TIRANA, Dec. 13 – High transfer costs and complicated procedures in Albania’s official remittance channels remain key barriers for more than 1 million Albanian immigrants in sending money home, with a considerable amount still estimated to flow informally in cash, says Albania’s central bank.
Governor Gent Sejko says costs for sending remittances to Albania are at 9.4 percent of the amounts transferred, compared to a regional average of 7.2 percent while transfer procedures are also considered complicated.
While transfers through money transfer operators and banks dominate the transactions, cash transfers via informal intermediaries or ATM cash withdrawals abroad and carrying cash when travelling back home are still considered at high levels.
“To Albania, remittances represent a sustainable and considerable source of inflows which exceed even foreign direct investment, constituting a major source in financing economic growth. Remittances are estimated to have a crucial impact on Albanian households in reducing poverty and improving the quality of life,” said governor Sejko, calling on the country’s money transfer operators and banks to reduce costs and redesign services targeted for remittance recipients.
The statement came during a deal Albania’s central bank signed this week with the country’s State Minister for Diaspora in a bid to ease the process of sending money home and attracting investment from migrant Albanians.
Pandeli Majko, the country’s first Diaspora Minister, in office since last September when a new wholly Socialist Party-run government took over, described the banking system as key to creating a favorable environment for the Albanian Diaspora.
“Offering information on investment opportunities at home and banking services is an invitation for a different economic future. Diaspora members should be able to invest in Albania under clear advice by the banking system,” said Majko, a former Socialist Party Prime Minister in the late 1990s.
Albania has more than 1 million immigrants, mainly settled in neighboring Italy and Greece where they have been living and working since the early 1990s after the collapse of the country’s communist regime and the exodus following it. The country’s has one of the world’s highest immigration rates with about a third of the population living abroad and the resident population having declined to 2.8 million compared to 4.3 million people on the civil registry.
While Albania has partly benefitted from remittances and know-how and investment, brain drain has been huge and the population is gradually getting older as a result of massive immigration also in the past few years and a sharp decline in birth rates, with a negative impact on the country’s economy.
The government is planning to offer migrants incentives to invest at home and make them eligible to vote in Albania’s next 2021 general elections from their host countries.

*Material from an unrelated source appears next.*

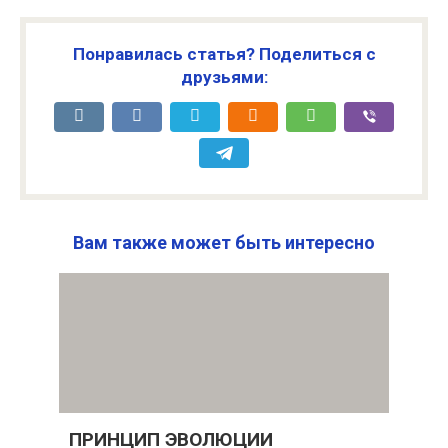
Понравилась статья? Поделиться с
друзьями:
Вам также может быть интересно
ПРИНЦИП ЭВОЛЮЦИИ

Fuelled by a recovery in Italy and Greece, remittances slightly recovered for the third year in a row in 2016 when they climbed to €616 million, but remained about a third below their peak level of €952 million in 2007 just before the onset of the global financial crisis, according to the country’s central bank.
The sharp cut in remittances, one of the main sources of revenue for thousands of households, has considerably affected domestic consumption and the construction sector which has been paralyzed facing lack of demand and a stock of unsold apartments following a pre-crisis boom, especially in some coastal areas.
In addition to crisis impacts, experts say remittances will continue to decline because of social factors as most immigrants create their own families abroad and often even take their parents with them.
Migrant remittances now represent about 6 percent of Albania’s GDP compared to a record high of about 16 percent of the GDP a decade ago.